Traveling Companion Bread

Last weekend we retreated to the coast to celebrate a couple of family birthdays and marvel at the vastness of the Pacific Ocean. While packing, our luggage, as always, became densely populated with co-traveling stuffed animals, because you never know when makka pakka or totoro will be needed (and in fact they came in handy as a Bludger and Snitch, respectively, in an impromptu game of Quidditch).

This trip, I sneaked in my own traveling companion of a batch of no knead bread dough, made with Lonesome Whistle Farm red fife and rye flour. The slowly fermenting culture rode along happily in a large tupperware container, basking in the faint warmth of sun breaks as we played in the marbled sand. 

When we arrived at Yachats in the late afternoon, I plopped my friend into a loaf pan to rest as we explored the cottage and discovered a newt in a backyard stream. By dinnertime, the fragrance of yeasty bread enveloped our cottage, and even though the loaf was a bit mangled by the sticky pan and dull bread knife, it tasted delicious. Replete with the virtues of patience, adaptability, and ultimately good taste, this dough makes the perfect traveling companion.

Traveling Companion Bread
1 cup rye flour
2 cups whole wheat flour (such as Lonesome Whistle Farm red fife flour)
1 1/2 tsp salt
1/4 tsp yeast
1 1/2 cups water
coarse corn meal for coating the dough

1. The evening before your trip, or early that morning, combine the flour, yeast and salt in a large bowl. Add 1 1/2 cups water and stir until blended (a dough whisk is handy for this). Dust a large tupperware container with corn meal, put the dough in, and seal loosely. Let the dough rest at least 12 hours, preferably about 18, and preferably at about 70 degrees, but don't worry too much about temperature fluctuations during your trip.

2. Hopefully when you arrive at your destination, your dough will have doubled in size and become speckled with bubbles. Check whether there is a 6- to 8-quart heavy covered pot (cast iron, enamel, Pyrex or ceramic) available for baking your bread according to Jim Lahey's method. Otherwise, locate a loaf pan or baking sheet.

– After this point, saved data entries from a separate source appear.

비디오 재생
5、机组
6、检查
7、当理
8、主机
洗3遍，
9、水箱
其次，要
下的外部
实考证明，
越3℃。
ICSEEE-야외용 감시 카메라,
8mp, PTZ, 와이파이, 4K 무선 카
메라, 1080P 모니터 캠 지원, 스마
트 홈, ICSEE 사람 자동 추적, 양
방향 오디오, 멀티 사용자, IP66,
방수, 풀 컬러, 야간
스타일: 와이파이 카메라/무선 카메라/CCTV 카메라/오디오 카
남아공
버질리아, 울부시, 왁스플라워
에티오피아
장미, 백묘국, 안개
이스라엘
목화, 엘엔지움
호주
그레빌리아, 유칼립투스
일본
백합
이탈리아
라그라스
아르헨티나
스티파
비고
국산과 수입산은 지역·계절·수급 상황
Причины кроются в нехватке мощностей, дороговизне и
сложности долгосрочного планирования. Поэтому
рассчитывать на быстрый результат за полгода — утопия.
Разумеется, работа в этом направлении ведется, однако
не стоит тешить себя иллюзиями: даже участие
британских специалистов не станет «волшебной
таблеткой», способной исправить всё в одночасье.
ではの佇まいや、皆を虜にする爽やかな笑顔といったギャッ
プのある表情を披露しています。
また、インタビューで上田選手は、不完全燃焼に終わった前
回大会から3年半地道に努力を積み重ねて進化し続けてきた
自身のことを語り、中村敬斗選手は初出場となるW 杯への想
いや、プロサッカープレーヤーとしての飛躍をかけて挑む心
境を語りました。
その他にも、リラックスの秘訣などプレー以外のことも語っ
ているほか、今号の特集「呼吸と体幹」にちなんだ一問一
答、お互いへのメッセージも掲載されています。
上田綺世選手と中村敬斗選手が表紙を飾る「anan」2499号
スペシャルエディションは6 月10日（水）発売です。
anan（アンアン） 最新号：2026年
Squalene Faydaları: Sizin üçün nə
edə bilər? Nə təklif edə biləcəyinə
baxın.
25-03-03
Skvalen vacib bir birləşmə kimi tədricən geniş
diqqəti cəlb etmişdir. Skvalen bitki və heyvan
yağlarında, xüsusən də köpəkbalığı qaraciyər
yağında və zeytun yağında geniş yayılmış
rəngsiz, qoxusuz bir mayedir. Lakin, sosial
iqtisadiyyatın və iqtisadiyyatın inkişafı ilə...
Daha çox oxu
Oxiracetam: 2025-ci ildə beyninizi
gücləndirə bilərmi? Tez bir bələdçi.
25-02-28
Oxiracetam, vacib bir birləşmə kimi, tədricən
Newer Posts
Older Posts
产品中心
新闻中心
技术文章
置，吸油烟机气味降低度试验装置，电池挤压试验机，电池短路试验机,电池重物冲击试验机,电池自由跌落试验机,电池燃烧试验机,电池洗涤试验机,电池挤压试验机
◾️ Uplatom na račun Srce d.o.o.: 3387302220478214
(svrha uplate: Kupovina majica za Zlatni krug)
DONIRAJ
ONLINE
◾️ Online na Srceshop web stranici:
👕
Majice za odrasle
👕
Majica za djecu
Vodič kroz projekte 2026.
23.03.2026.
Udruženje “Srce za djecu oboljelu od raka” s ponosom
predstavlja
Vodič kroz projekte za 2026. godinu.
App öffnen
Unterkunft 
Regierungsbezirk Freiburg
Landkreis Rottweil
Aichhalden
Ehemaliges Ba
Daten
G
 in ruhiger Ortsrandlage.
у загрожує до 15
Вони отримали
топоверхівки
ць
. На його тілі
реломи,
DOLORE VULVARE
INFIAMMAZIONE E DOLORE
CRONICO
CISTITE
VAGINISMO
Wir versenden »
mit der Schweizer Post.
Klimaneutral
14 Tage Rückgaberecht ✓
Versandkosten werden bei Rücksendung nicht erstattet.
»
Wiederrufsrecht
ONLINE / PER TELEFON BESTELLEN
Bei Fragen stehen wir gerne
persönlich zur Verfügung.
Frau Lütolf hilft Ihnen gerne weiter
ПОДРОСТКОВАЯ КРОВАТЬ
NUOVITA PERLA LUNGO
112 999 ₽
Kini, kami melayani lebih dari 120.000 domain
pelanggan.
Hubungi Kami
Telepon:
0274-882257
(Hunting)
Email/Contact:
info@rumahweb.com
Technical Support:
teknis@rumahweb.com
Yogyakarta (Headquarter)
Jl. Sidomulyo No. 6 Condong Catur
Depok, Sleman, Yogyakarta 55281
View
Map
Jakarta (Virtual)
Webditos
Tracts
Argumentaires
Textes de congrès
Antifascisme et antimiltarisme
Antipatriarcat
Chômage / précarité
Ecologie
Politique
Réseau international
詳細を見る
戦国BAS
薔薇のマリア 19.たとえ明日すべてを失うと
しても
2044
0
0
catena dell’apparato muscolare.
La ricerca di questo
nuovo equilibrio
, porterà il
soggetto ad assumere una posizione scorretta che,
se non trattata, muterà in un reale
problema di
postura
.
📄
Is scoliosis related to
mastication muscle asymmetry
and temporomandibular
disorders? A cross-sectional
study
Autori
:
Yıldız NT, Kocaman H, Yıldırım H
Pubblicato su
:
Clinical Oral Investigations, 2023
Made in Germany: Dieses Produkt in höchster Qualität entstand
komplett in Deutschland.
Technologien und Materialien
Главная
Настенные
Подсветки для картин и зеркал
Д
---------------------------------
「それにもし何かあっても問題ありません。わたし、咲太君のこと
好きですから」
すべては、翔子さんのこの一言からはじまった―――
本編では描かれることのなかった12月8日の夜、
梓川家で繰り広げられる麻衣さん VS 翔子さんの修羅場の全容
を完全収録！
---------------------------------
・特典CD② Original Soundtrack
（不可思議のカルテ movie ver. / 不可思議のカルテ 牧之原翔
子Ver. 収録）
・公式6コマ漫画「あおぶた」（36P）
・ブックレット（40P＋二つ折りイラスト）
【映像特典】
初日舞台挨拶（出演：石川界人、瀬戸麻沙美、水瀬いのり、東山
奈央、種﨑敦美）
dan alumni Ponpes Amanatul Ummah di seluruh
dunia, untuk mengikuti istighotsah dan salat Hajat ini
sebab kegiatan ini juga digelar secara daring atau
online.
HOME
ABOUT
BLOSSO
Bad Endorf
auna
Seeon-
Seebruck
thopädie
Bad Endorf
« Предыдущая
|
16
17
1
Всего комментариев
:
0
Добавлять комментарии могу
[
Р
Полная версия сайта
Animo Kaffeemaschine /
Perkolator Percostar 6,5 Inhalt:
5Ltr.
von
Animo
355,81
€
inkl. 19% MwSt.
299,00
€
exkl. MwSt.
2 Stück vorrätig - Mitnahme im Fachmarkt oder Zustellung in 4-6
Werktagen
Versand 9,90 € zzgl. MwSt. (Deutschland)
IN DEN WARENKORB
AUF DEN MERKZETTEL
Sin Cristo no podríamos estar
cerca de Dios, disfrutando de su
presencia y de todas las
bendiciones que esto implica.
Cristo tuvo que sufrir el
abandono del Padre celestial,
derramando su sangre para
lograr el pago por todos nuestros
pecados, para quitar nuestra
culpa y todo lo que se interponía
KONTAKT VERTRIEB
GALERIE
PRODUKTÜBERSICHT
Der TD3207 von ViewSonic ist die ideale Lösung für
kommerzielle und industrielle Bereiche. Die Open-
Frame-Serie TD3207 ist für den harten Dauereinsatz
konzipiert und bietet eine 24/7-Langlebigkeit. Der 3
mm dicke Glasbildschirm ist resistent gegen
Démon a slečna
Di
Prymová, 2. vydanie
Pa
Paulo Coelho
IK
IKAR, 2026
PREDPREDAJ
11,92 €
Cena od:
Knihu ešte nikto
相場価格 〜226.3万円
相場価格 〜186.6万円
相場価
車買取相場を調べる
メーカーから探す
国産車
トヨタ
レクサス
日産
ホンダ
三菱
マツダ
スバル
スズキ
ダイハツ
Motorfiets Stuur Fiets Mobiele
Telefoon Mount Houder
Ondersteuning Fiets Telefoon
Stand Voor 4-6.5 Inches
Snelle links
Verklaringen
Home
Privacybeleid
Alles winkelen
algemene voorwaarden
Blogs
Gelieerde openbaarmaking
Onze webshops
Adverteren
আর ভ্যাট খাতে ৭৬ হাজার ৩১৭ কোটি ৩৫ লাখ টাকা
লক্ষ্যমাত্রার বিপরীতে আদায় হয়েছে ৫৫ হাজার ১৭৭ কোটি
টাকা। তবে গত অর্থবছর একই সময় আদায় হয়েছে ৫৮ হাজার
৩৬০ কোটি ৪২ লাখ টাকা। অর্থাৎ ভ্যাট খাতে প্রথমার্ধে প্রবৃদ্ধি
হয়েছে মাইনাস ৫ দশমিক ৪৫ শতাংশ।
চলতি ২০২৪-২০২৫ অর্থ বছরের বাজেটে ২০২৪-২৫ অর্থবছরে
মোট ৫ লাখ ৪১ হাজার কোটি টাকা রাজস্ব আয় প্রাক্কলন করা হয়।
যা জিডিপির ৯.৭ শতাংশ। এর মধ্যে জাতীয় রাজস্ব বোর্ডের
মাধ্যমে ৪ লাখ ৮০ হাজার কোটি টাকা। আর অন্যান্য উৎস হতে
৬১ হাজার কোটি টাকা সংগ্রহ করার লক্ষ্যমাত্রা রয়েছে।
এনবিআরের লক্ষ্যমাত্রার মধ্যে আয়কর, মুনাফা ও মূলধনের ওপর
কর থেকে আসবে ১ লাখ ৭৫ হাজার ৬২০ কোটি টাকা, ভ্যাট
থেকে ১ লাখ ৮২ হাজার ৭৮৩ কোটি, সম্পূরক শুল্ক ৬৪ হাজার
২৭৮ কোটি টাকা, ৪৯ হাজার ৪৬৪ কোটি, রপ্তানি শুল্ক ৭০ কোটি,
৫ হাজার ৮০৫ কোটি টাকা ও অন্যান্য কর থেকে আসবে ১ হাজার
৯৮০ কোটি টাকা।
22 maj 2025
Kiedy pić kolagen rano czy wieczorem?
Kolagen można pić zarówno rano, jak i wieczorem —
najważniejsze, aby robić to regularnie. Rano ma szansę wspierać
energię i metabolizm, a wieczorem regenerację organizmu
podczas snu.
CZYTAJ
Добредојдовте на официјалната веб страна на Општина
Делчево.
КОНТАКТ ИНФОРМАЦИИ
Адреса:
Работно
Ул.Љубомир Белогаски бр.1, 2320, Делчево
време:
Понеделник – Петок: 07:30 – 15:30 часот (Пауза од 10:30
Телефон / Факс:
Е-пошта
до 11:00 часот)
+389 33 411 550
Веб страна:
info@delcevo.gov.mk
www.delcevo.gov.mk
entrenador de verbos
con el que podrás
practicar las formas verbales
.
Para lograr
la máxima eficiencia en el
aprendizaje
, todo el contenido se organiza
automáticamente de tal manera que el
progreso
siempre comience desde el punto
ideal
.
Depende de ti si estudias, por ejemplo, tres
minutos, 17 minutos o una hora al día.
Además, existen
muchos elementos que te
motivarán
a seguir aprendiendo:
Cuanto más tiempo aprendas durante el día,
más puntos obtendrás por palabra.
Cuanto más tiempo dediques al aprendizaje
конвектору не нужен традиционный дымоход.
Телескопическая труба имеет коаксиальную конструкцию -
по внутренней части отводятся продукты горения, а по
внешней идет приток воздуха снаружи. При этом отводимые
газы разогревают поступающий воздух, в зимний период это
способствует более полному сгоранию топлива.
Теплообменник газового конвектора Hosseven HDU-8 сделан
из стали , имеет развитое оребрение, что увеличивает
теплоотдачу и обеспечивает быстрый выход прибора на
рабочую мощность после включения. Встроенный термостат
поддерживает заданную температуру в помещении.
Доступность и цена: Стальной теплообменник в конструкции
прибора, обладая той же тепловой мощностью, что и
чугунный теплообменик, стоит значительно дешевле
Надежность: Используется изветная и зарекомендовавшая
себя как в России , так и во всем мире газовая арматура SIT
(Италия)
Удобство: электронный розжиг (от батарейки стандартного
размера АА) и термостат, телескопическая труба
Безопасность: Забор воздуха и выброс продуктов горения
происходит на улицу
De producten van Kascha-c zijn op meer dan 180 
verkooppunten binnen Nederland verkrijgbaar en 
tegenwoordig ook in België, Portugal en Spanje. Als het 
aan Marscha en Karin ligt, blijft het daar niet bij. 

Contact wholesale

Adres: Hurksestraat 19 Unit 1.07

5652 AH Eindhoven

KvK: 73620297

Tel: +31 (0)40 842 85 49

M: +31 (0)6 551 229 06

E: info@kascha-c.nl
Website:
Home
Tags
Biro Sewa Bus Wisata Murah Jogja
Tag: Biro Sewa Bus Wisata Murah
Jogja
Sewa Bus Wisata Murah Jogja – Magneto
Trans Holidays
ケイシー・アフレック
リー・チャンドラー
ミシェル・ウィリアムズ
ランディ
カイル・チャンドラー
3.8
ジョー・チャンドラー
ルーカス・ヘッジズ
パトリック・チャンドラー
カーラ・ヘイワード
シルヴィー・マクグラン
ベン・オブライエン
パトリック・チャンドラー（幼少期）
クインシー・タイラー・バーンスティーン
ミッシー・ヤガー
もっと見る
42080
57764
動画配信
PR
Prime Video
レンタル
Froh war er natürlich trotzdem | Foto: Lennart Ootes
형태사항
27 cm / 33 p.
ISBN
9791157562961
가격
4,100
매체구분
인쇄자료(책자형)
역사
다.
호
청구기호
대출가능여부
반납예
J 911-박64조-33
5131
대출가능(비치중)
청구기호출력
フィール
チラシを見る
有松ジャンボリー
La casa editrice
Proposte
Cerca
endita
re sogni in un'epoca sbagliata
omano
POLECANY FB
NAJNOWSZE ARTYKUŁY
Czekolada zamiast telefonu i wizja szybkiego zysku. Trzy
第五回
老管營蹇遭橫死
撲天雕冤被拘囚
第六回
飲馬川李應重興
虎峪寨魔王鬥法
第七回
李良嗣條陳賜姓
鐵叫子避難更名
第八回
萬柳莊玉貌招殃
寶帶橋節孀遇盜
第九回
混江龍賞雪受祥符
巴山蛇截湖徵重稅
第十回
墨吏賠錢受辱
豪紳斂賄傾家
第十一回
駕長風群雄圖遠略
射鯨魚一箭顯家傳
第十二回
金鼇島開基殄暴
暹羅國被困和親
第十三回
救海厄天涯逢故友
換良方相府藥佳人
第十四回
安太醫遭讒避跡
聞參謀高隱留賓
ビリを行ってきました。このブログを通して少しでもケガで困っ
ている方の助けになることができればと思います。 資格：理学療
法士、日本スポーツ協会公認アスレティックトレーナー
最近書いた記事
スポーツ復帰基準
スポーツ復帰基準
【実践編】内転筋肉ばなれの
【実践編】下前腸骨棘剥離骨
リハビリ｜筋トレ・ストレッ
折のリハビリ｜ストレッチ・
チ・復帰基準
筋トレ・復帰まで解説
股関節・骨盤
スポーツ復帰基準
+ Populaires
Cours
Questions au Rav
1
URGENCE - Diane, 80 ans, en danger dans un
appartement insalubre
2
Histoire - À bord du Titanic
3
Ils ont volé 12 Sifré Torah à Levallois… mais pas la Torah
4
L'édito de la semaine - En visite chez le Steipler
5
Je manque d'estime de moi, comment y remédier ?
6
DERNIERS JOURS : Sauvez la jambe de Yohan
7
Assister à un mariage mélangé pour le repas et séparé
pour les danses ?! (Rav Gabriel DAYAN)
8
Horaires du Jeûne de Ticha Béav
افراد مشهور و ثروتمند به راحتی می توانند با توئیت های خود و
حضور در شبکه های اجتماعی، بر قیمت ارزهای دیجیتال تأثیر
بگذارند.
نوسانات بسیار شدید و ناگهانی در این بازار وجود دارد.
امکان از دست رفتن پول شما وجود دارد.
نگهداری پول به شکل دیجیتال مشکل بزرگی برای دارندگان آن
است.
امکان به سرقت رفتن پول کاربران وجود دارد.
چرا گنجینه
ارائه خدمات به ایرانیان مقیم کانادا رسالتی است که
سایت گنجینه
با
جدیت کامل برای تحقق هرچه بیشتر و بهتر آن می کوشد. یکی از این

Lightly flour a work surface and place the dough on it; sprinkle it with a little more flour and fold it over on itself once or twice. Place it in an oiled loaf pan, shape it into a loaf on a baking sheet, or form it into a ball on a floured cotton towel. Cover with another cotton towel and let rise again, ideally for about 2 hours, but it will still be delicious if given less time.

3. About an hour before dinner, start heating your oven to 450 degrees. If using, put your heavy pot in the oven to preheat. When the oven is hot, put your bread in to bake. If using a preheated pot, carefully slide your hand under the towel and turn the dough over into pot; it may look like a mess, but that is O.K. Shake the pan once or twice if the dough is unevenly distributed; it will straighten out as it bakes. Cover with a lid and bake 30 minutes, then remove the lid and bake another 15 to 30 minutes, until the loaf is beautifully browned. When you tap it with your fingernail it should sound hollow. Cool on a rack or devour immediately.

1 comment:

Elly said...

Love this tale and the bread looks delicious!